Agelaia is a genus of Neotropical social wasps (family Vespidae), with species from Mexico to northern Argentina. Fifteen of the 31 described species are found in Brazil. These species are swarm founders that nest in cavities. The nest generally is without an envelope.

The genus includes the species A. vicina that sometimes nests in attics in São Paulo, Brazil, and requires the services of the fire department for removal of the colony that can number more than 1,000,000 stinging wasps. It also includes A. pallipes that is a ground-nesting species found in South America and is considered one of the most aggressive wasps in the region.
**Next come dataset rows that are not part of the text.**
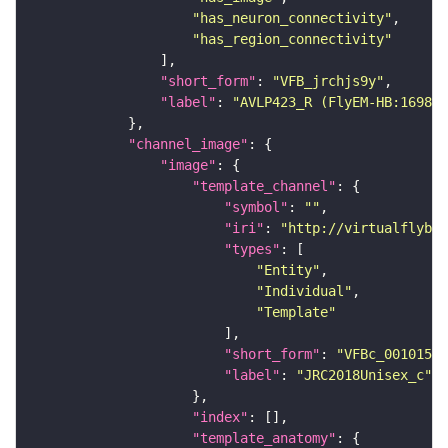
"has_neuron_connectivity"
"has_region_connectivity"
"short_form"
: 
"VFB_jrchjs9y"
"label"
: 
"AVLP423_R (FlyEM-HB:169879
"channel_image"
"image"
"template_channel"
"symbol"
: 
""
"iri"
: 
"http://virtualflybra
"types"
"Entity"
"Individual"
"Template"
"short_form"
: 
"VFBc_00101567
"label"
: 
"JRC2018Unisex_c"
"index"
"template_anatomy"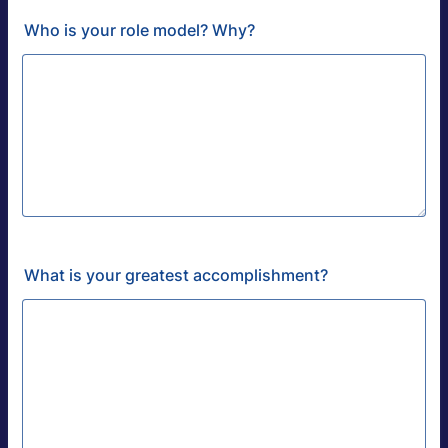
Who is your role model? Why?
What is your greatest accomplishment?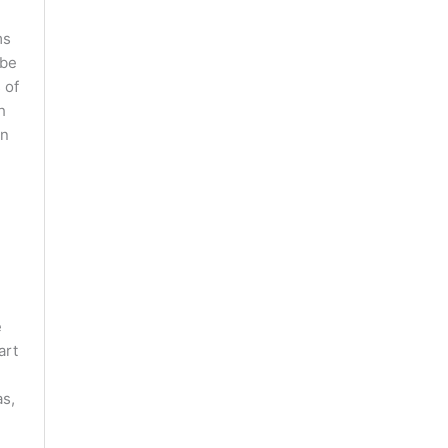
ms
 be
 of
h
in
e
art
as,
These wasps are considered aggressive compared to other wasp species, and inflict a painful sting. The main component of the venom is Agelotoxin, a Phospholipase A2 direct haemolysin, which may cause a severe reaction in some patients.

References 

 Zucchi, R., Sakagami, S. F., Noll, F. B., Mechi, M. R., Mateus, S., Baio, M. V., et al. (1995). Agelaia vicina, a swarm-founding polistine with the largest colony size among wasps and bees (Hymenoptera: Vespidae). Journal of the New York Entomological Society, 103(2), 129–137.
 Hermes Marcel Gustavo, Köhler Andreas. The genus Agelaia Lepeletier (Hymenoptera, Vespidae, Polistinae) in Rio Grande do Sul, Brazil. Rev. Bras. entomol.  [serial on the Internet]. 2004  Mar [cited 2008  May  17] ;  48(1): 135–138.